The Doha Agreement: An Incompetent Attempt at Diplomacy

 
 

Vineeth Jarabana, Online Branch, Staff Writer and Assistant Editor

March 2022


Last August, the international community was stunned by the images and videos coming out of Afghanistan. Afghans flooding the airport. Stowaways falling out of planes mid-flight. An explosion that resulted in significant bloodshed. While many have attempted to make sense of the North Atlantic Treaty Organization’s (NATO) military withdrawal from Afghanistan, it is imperative to examine the diplomatic accord that contributed to this outcome: the Doha Agreement. Brokered by the Trump administration and an Islamic fundamentalist group known as the Taliban, the Doha Agreement was a deal between two longtime foes that intended to end a two decade-long war in Afghanistan. Although a well-intentioned diplomatic effort, the Doha Agreement was an incompetent diplomatic effort in that it was based on a flawed underlying approach and set the stage for a devastating military withdrawal.

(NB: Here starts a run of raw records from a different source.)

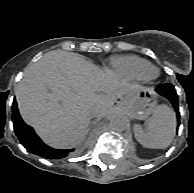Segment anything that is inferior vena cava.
<instances>
[{"label": "inferior vena cava", "mask_w": 194, "mask_h": 193, "mask_svg": "<svg viewBox=\"0 0 194 193\" xmlns=\"http://www.w3.org/2000/svg\"><path fill=\"white\" fill-rule=\"evenodd\" d=\"M88 113L91 120H96L98 118L99 110L98 108H89Z\"/></svg>", "instance_id": "inferior-vena-cava-1"}]
</instances>
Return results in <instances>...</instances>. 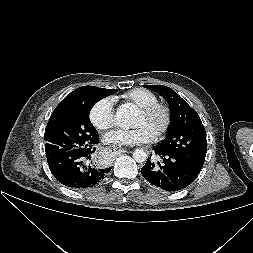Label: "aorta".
<instances>
[{
    "instance_id": "1",
    "label": "aorta",
    "mask_w": 253,
    "mask_h": 253,
    "mask_svg": "<svg viewBox=\"0 0 253 253\" xmlns=\"http://www.w3.org/2000/svg\"><path fill=\"white\" fill-rule=\"evenodd\" d=\"M133 117V109L127 105H122L117 109L115 121L119 127L127 129L132 125ZM133 159L138 163H143L147 159V153L142 149H136L133 152Z\"/></svg>"
}]
</instances>
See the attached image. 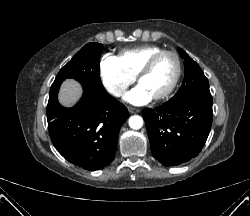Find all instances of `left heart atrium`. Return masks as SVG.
Listing matches in <instances>:
<instances>
[{"mask_svg":"<svg viewBox=\"0 0 250 216\" xmlns=\"http://www.w3.org/2000/svg\"><path fill=\"white\" fill-rule=\"evenodd\" d=\"M152 98L153 97L146 90V88L143 85L139 84L131 91H129L124 99L133 105H144L151 101Z\"/></svg>","mask_w":250,"mask_h":216,"instance_id":"39dd6f15","label":"left heart atrium"}]
</instances>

The history of the Doha Agreement begins not in the Qatari hotel where it was negotiated, but rather on a Tuesday morning in 2001. Planes hijacked by terrorists crashed into the two World Trade Center buildings and the Pentagon. Constituting the bloodiest attack ever on the American homeland, these terrorist attacks transformed the global geopolitical landscape overnight. The United States shifted to war footing, eventually invading Afghanistan after the Taliban, the group governing Afghanistan at the time, refused to hand over Osama Bin Laden, the man responsible for the terrorist attacks, and his accomplices. The United States would topple the Taliban, only to struggle in the years to come with defeating the Taliban insurgency and re-building a war-torn nation. After two decades of a stalemate, the United States and the Taliban would sign the Doha Agreement, a deal that promised the departure of NATO military forces from Afghanistan in exchange for the Taliban vowing to combat terrorism and continue negotiations with the Western-backed Afghan government.

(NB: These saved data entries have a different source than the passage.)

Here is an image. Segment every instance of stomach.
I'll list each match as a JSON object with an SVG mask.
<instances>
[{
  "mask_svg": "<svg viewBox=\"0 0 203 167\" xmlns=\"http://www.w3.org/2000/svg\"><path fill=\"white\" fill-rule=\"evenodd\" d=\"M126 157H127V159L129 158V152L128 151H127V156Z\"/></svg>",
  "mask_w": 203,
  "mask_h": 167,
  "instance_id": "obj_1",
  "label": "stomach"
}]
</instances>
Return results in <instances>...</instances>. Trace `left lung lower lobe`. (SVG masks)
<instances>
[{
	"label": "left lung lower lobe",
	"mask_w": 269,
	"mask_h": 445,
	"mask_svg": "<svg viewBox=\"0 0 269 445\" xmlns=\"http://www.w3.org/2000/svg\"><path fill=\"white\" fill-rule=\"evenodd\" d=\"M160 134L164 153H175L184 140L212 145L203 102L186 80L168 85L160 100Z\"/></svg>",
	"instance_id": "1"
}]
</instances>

To begin with, the Doha Agreement was, at its core, rooted in a defective diplomatic strategy. Rather than bringing in key stakeholders such as the Afghan government, it was simply a bilateral deal between the United States and the Taliban. The only mention of the Afghan government in the deal was a promise that the Taliban would negotiate with them in good faith, a reach considering the Taliban’s history of unserious diplomacy with the Afghan government. By failing to enlist the Afghan government as a partner in negotiating this agreement, the Trump administration unnecessarily emboldened the Taliban. For years, Taliban officials have decried the Afghan government as a puppet of the West. Leaving the Afghan government out of the deal only amplified this talking point. Another flaw in the diplomatic strategy that led to the Doha Agreement is the lack of a focus on deterrence. Potential non-compliance is most effectively deterred by the threat of consequences. However, the Trump administration did not bother to include any provisions in the deal that would deter non-compliance from the Taliban. For example, why is there not a clause in the agreement that leaves open the possibility of the re-deployment of NATO forces in Afghanistan should the Taliban not meet their negotiated commitments?

Additionally, the catastrophic NATO military withdrawal from Afghanistan has its roots in the Doha Agreement. American defense officials have admitted that the aforementioned exclusion of the Afghan government in the negotiations, paired with the lack of concrete human rights guarantees in the closing deal, greatly diminished the morale of the Afghan military and civilians. Imagine what it must have felt like to be an Afghan soldier. You no longer had the support of the United States in their fight against Taliban militants. What if the Taliban defeated you? There was nothing binding them from repressing your country once again. This diminished morale gave way to the collapse of the Afghan military as the Taliban offensive gained steam. Many Afghan soldiers would lay down their weapons at the first sight of the Taliban with some even switching sides. Afghan President Ashraf Ghani would end up fleeing Afghanistan after learning that Taliban militants were encircling Kabul. The lack of fight from the Afghan military would culminate in a chaotic withdrawal that diminished Western credibility on the international stage, led to mass civilian casualties, and brought back a repressive Taliban regime.

While any efforts towards a durable peace are admirable, the Doha Agreement represented an ineffective attempt at diplomacy. The repercussions of its basis in a faulty diplomatic approach and the resultant NATO military withdrawal from Afghanistan will reverberate in the coming years.